Your goal: Skip the pictures. Give all the data again exactly.

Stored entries
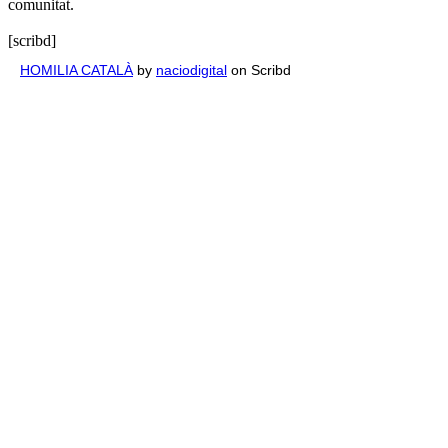
comunitat.
[scribd]
HOMILIA CATALÀ
by
naciodigital
on Scribd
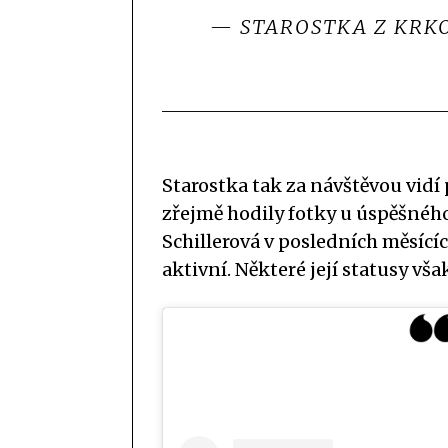
— STAROSTKA Z KRK
Starostka tak za návštěvou vidí
zřejmě hodily fotky u úspěšného
Schillerová v posledních měsící
aktivní. Některé její statusy vš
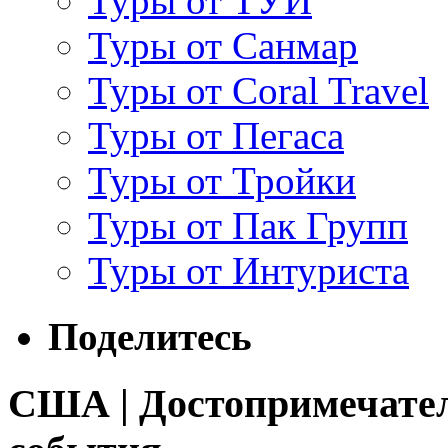
Туры от ТУИ
Туры от Санмар
Туры от Coral Travel
Туры от Пегаса
Туры от Тройки
Туры от Пак Групп
Туры от Интуриста
Поделитесь
США | Достопримечател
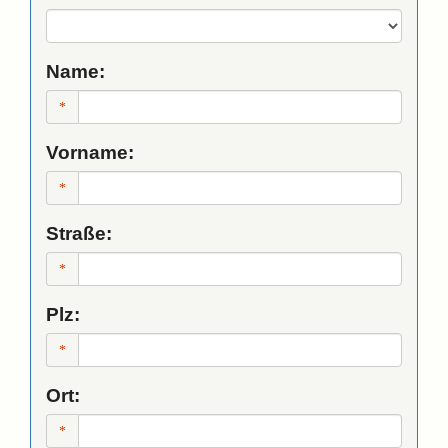
Name:
Vorname:
Straße:
Plz:
Ort:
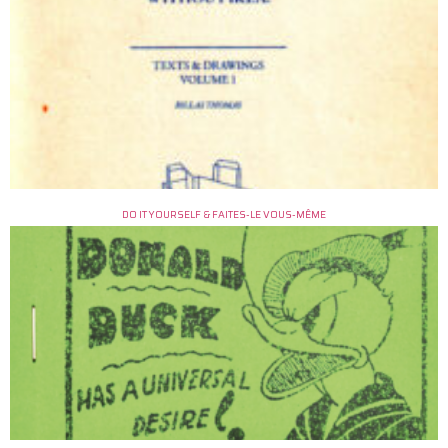
DO IT YOURSELF & FAITES-LE VOUS-MÊME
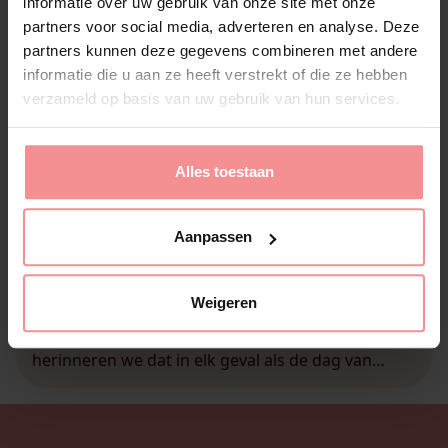
informatie over uw gebruik van onze site met onze
partners voor social media, adverteren en analyse. Deze
partners kunnen deze gegevens combineren met andere
informatie die u aan ze heeft verstrekt of die ze hebben
verzameld op basis van uw gebruik van hun services.
Alles toestaan
23 november 2020
Vijf(tig) Tinten Thuis
Aanpassen
Het voelt als de dag van gister dat ‘’Vijftig Tinten
Grijs’’ uitkwam, nietwaar? Toch is het al bijna 10
Weigeren
jaar geleden dat het eerste deel van de erotische
trilogie werd gelanceerd. En hoé. Bij Ladies Night
herinneren we dat in elk geval als de dag van
gister. Eerlijk is eerlijk, niets heeft dit so far […]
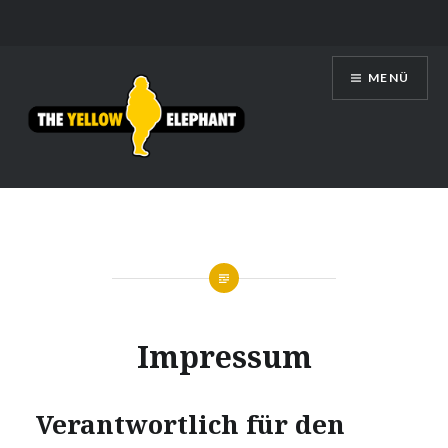
Zum
MENÜ
Inhalt
springen
THE YELLOW ELEPHANT
Impressum
Verantwortlich für den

Written response:
comunitat.
[scribd]
HOMILIA CATALÀ
by
naciodigital
on Scribd
— STAROSTKA Z KRK
Starostka tak za návštěvou vidí
zřejmě hodily fotky u úspěšného
Schillerová v posledních měsící
aktivní. Některé její statusy vš
Туры от ТУИ
Туры от Санмар
Туры от Coral Travel
Туры от Пегаса
Туры от Тройки
Туры от Пак Групп
Туры от Интуриста
Поделитесь
США | Достопримечател
Name:
Vorname:
Straße:
Plz:
Ort:
DO IT YOURSELF & FAITES-LE VOUS-MÊME
informatie over uw gebruik van onze site met onze
partners voor social media, adverteren en analyse. Deze
partners kunnen deze gegevens combineren met andere
informatie die u aan ze heeft verstrekt of die ze hebben
verzameld op basis van uw gebruik van hun services.
Alles toestaan
23 november 2020
Vijf(tig) Tinten Thuis
Aanpassen
Het voelt als de dag van gister dat ‘’Vijftig Tinten
Grijs’’ uitkwam, nietwaar? Toch is het al bijna 10
Weigeren
jaar geleden dat het eerste deel van de erotische
trilogie werd gelanceerd. En hoé. Bij Ladies Night
herinneren we dat in elk geval als de dag van
gister. Eerlijk is eerlijk, niets heeft dit so far […]
Zum
MENÜ
Inhalt
springen
THE YELLOW ELEPHANT
Impressum
Verantwortlich für den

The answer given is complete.